Green’s Dictionary of Slang

post office n.

(US Und.) one who receives or delivers letters to criminals.

[US]A.J. Pollock Und. Speaks n.p.: Post office, a person who receives or delivers letters to crooks.

SE in slang uses

In phrases

there’s a letter in the post office (US)

1. a phr. used to warn a man his fly is undone or his shirt is out; also used to a woman when her slip is showing.

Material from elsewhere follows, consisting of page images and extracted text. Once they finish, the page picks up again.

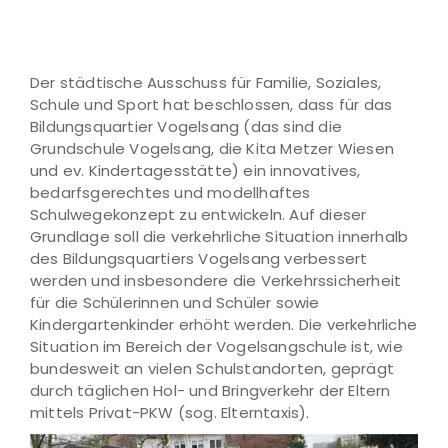
Der städtische Ausschuss für Familie, Soziales,
Schule und Sport hat beschlossen, dass für das
Bildungsquartier Vogelsang (das sind die
Grundschule Vogelsang, die Kita Metzer Wiesen
und ev. Kindertagesstätte) ein innovatives,
bedarfsgerechtes und modellhaftes
Schulwegekonzept zu entwickeln. Auf dieser
Grundlage soll die verkehrliche Situation innerhalb
des Bildungsquartiers Vogelsang verbessert
werden und insbesondere die Verkehrssicherheit
für die Schülerinnen und Schüler sowie
Kindergartenkinder erhöht werden. Die verkehrliche
Situation im Bereich der Vogelsangschule ist, wie
bundesweit an vielen Schulstandorten, geprägt
durch täglichen Hol- und Bringverkehr der Eltern
mittels Privat-PKW (sog. Elterntaxis).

[US]‘Q.K. Philander Doesticks’ [Mortimer Neal Thomson] Doesticks, What He Says 124: Everything looked so grandly gingerbreadly that I hesitated about going in. Little boy in the corner (barefooted, with a letter in the post office) told us to ‘go in’ and called us ‘lemons’.
[US]J.W. Carr ‘Word-List from Hampstead, N.H.’ in DN III iii 192: letter in the post-office, phr. as interj. Shirt-tail visible in a hole in the seat of a boy’s breeches.
[US]H.A. White ‘A Word-List From Central New York’ in DN III:viii 568: Letter in the post office, phr. Used by a boy to inform another that part of his shirt shows through a hole in the pants.

2. said of a woman who is menstruating.

[UK]Farmer & Henley Sl. and Its Analogues.